Sheikh Khalifa went on to say that Qatar has overcome the ongoing blockade and continued its economic growth thereby becoming one of the most important and attractive investment destinations.
He added: “QC organisied 170 activities including conferences, seminars, and meetings. It participated in a large number of activities and events related to private sector. It joined the World ATA Carnet Council (WATAC) and the International Certificate of Origin Accreditation Chain at the International Chamber of Commerce”.
He also said the Chamber hosted 100 foreign trade delegations and organised seven business visits for Qatari businessmen to various countries last year, and highlighted the exhibitions hosted by QC including the ‘Made in Qatar’ expo in Oman which ended with several agreements and contracts between Qatari manufacturers and their Omani counterparts.

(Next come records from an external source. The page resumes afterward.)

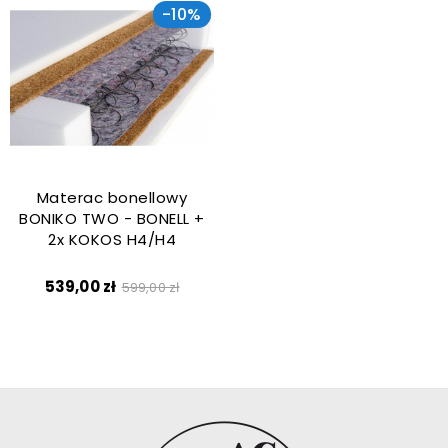
-10%
Materac bonellowy
BONIKO TWO - BONELL +
2x KOKOS H4/H4
Cena
Cena
539,00 zł
599,00 zł
podstawowa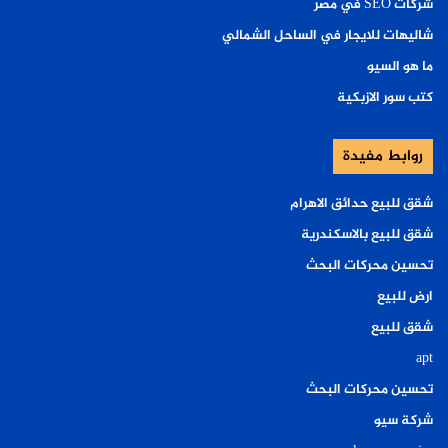
شركات SEO في مصر
شاليهات للايجار في الساحل الشمالي
ما هو السيو
كتب سور الازبكية
روابط مفيدة
شقق للبيع حدائق الاهرام
شقق للبيع بالاسكندرية
تحسين محركات البحث
ارض للبيع
شقق للبيع
apt
تحسين محركات البحث
شركة سيو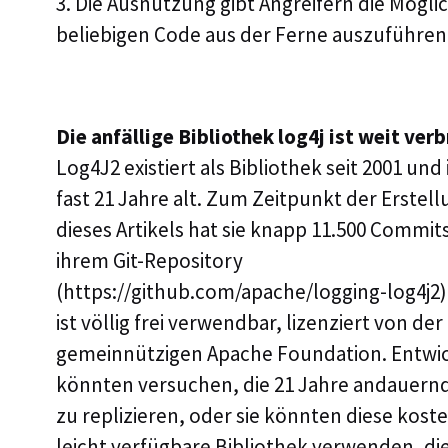
3. Die Ausnutzung gibt Angreifern die Möglic
beliebigen Code aus der Ferne auszuführen
Die anfällige Bibliothek log4j ist weit verb
Log4J2 existiert als Bibliothek seit 2001 und 
fast 21 Jahre alt. Zum Zeitpunkt der Erstel
dieses Artikels hat sie knapp 11.500 Commits
ihrem Git-Repository
(https://github.com/apache/logging-log4j2)
ist völlig frei verwendbar, lizenziert von der
gemeinnützigen Apache Foundation. Entwic
könnten versuchen, die 21 Jahre andauernd
zu replizieren, oder sie könnten diese kost
leicht verfügbare Bibliothek verwenden, die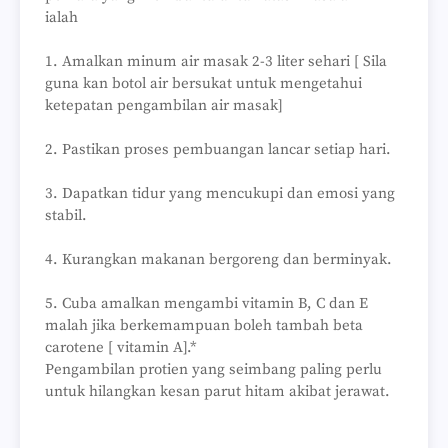
ialah
1. Amalkan minum air masak 2-3 liter sehari [ Sila
guna kan botol air bersukat untuk mengetahui
ketepatan pengambilan air masak]
2. Pastikan proses pembuangan lancar setiap hari.
3. Dapatkan tidur yang mencukupi dan emosi yang
stabil.
4. Kurangkan makanan bergoreng dan berminyak.
5. Cuba amalkan mengambi vitamin B, C dan E
malah jika berkemampuan boleh tambah beta
carotene [ vitamin A].*
Pengambilan protien yang seimbang paling perlu
untuk hilangkan kesan parut hitam akibat jerawat.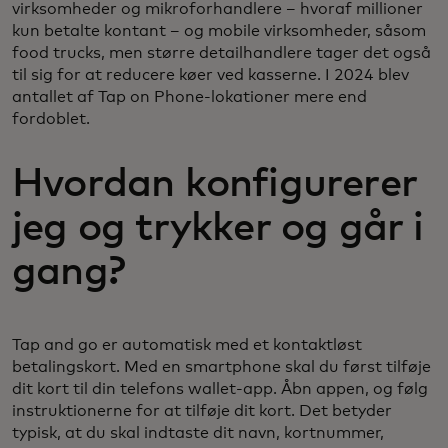
virksomheder og mikroforhandlere – hvoraf millioner
kun betalte kontant – og mobile virksomheder, såsom
food trucks, men større detailhandlere tager det også
til sig for at reducere køer ved kasserne. I 2024 blev
antallet af Tap on Phone-lokationer mere end
fordoblet.
Hvordan konfigurerer
jeg og trykker og går i
gang?
Tap and go er automatisk med et kontaktløst
betalingskort. Med en smartphone skal du først tilføje
dit kort til din telefons wallet-app. Åbn appen, og følg
instruktionerne for at tilføje dit kort. Det betyder
typisk, at du skal indtaste dit navn, kortnummer,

Speaking about the agreements made by the QC, Sheikh Khalifa said the Chamber signed a Memorandum of Understanding (MOU) with the chambers of commerce of Nepal and Bulgaria, and entered into an agreement with the Mexican Business Council for Foreign Trade and Investment and Technology (COMCE) and the Palestinian Trade Centre.
The Chamber also organised 12 training courses and a number of arbitration courses which were organised by the Qatar International Centre for Conciliation and Arbitration.
Sheikh Khalifa added that the Chamber will continue its cooperation with all ministries and authorities in Qatar to overcome all obstacles facing the private sector here, and expressed his hope that the Chamber would achieve more this year while urging businessmen to actively participate in QC’s activities.
Talking to The Peninsula on the sidelines of the event, Qatar Industrial Manufacturing Company’s (QIMC) Chief Executive Officer Abdulrahman Abdulla Al Ansari said that the private sector in the country is now changing its strategy with new markets.
He said: “Now we’re targeting certain markets and certain products. We know what we have for non-oil export and the business committee at QC is reviewing our stategy. Based on that we choose which countries to target next. We’re now talking about some countries in Africa. We’re going to Oman, and we already went to Kuwait and Pakistan for talks. Some of these countries we’re importing and for others we want to export”.
QIMC has recently opened its manufacturing plant for Unilever’s Lipton and Red Label products in Qatar.
Asked if there are any similar partnerships with international companies in the pipeline, Al Ansari replied in the affirmative but declined to further specify which companies. “Yes, there are so many things in negotiation. We surprised people with Lipton and Red Label. There is something in the pipeline, and we’re discussing with not only Unilever, but with other big international companies and we’ll announce it soon,” he added.
During the meeting, which was held in the presence of board members and a number of businessmen and members, the report of the Board of Directors (BOD) and the audit report of 2018 was approved. The BOD also ratified the budget of 2019 and appointed a new auditor for this year.